That’s what money managers say started happening a few years ago in the commercial-mortgage bond market. Around 2013 and 2014, smaller ratings firms including DBRS and Kroll grabbed business from the long-time triumvirate, S&P Global Ratings, Moody’s Investors Service and Fitch Ratings. The upstarts, investors warned at the time, were being too generous in evaluating commercial-mortgage bonds. One example: banks avoided Moody’s ratings after the firm demanded that they provide more cushion against losses in the riskiest CMBS securities, and instead hired other graders with easier requirements.
For their part, the ratings firms say increased competition since the 2008 financial crisis has created more checks and balances on grades, and that the issuer-pay model works. Kroll and DBRS say their recent ratings cuts are isolated and not indicative of a wider problem in commercial real estate or with their criteria. Kroll also said it is more proactive about identifying troubled deals than competitors.
Investors were already signaling their skepticism with grades from upstart firms even before the recent downgrades. Prices on bonds they rated from 2014 have dropped over the past two years, and in general trade at lower valuations relative to benchmarks than peers, said Dave Goodson, head of securitized products at Voya Investment Management in Atlanta.
“Ratings shopping’s impact is already clearly manifest in the market,” Goodson said. While bond graders ought to have differing views for any deal, it’s problematic if standards end up broadly dropping, he said. “There can be real consequences for the market from rating agency competition.” The problem abated last year in part because of investors’ pushback.
Investors, lawmakers, and others have long complained about credit rating firms loosening their standards to win business. The financial crisis was fueled in part by major ratings firms — led by Moody’s, S&P and Fitch — making it easier for residential mortgage bonds to win top grades, according to the U.S. Financial Crisis Inquiry Commission.

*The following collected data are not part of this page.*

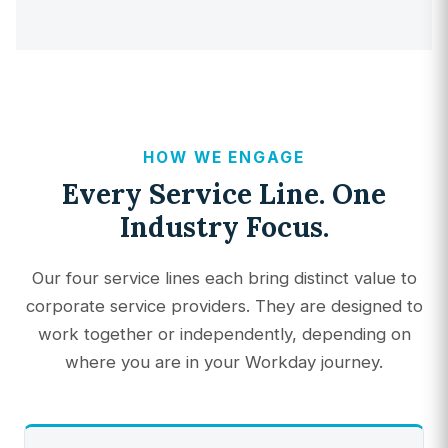
HOW WE ENGAGE
Every Service Line. One
Industry Focus.
Our four service lines each bring distinct value to
corporate service providers. They are designed to
work together or independently, depending on
where you are in your Workday journey.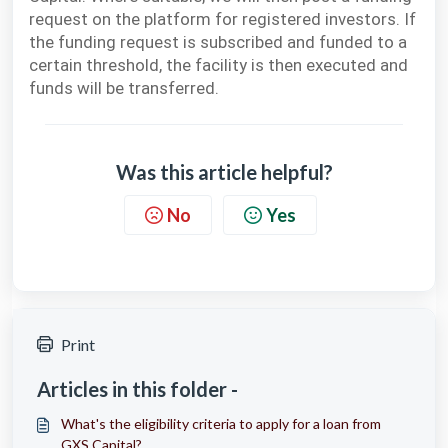
request on the platform for registered investors. If
the funding request is subscribed and funded to a
certain threshold, the facility is then executed and
funds will be transferred.
Was this article helpful?
No
Yes
Print
Articles in this folder -
What's the eligibility criteria to apply for a loan from
GXS Capital?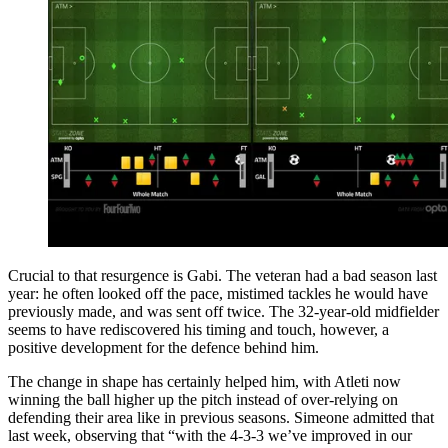
Crucial to that resurgence is Gabi. The veteran had a bad season last
year: he often looked off the pace, mistimed tackles he would have
previously made, and was sent off twice. The 32-year-old midfielder
seems to have rediscovered his timing and touch, however, a
positive development for the defence behind him.
The change in shape has certainly helped him, with Atleti now
winning the ball higher up the pitch instead of over-relying on
defending their area like in previous seasons. Simeone admitted that
last week, observing that “with the 4-3-3 we’ve improved in our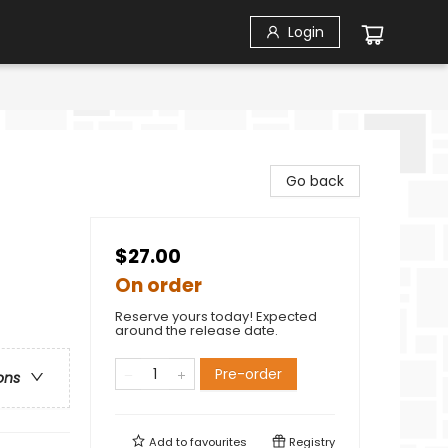
Login
Go back
$27.00
On order
Reserve yours today! Expected
around the release date.
Pre-order
ons
Add to
favourites
Registry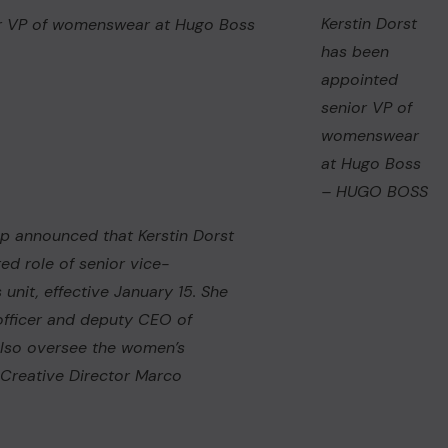
Kerstin Dorst
has been
appointed
senior VP of
womenswear
at Hugo Boss
– HUGO BOSS
oup announced that Kerstin Dorst
ed role of senior vice-
nit, effective January 15. She
 officer and deputy CEO of
 also oversee the women’s
h Creative Director Marco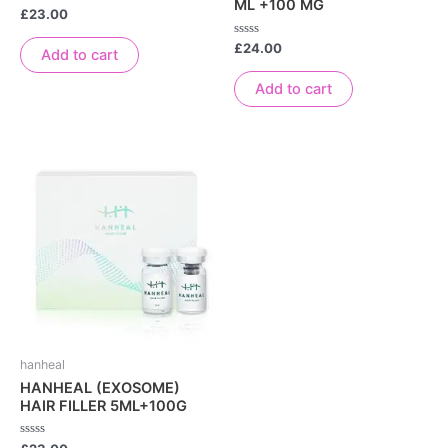
ML +100 MG
Rated
£
23.00
0
out
Rated
£
24.00
of
Add to cart
0
5
out
of
Add to cart
5
hanheal
HANHEAL (EXOSOME)
HAIR FILLER 5ML+100G
Rated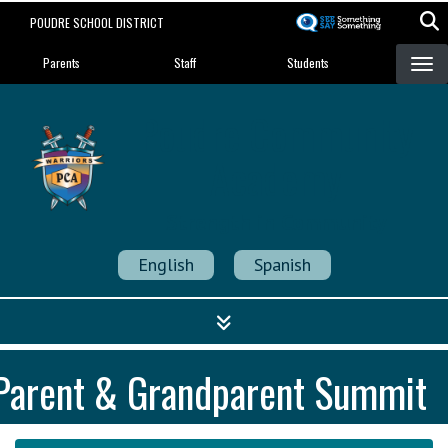
Skip
POUDRE SCHOOL DISTRICT
to
Landing Page Menu
main
Parents
Staff
Students
content
Poudre Community
Academy
Strength in Community
English
Spanish
Parent & Grandparent Summit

Even after the crisis, the U.S. Securities and Exchange Commission fined S&P and barred the firm from a major portion of the commercial-mortgage bond market for a year, saying it watered down its requirements in 2012 in order to win business, while masking the changes from investors. Lawmakers and regulators have taken some steps to overhaul the credit ratings industry, including removing some credit-rating references from regulation, but haven’t altered how the companies are paid.
“The same credit rating system is still in place,” Al Franken, a Democratic U.S. Senator who has tried to pass legislation that would have changed the bond graders’ business models, said in an emailed statement to Bloomberg. “Unless we take action those agencies will continue to put the financial security of Americans at risk.”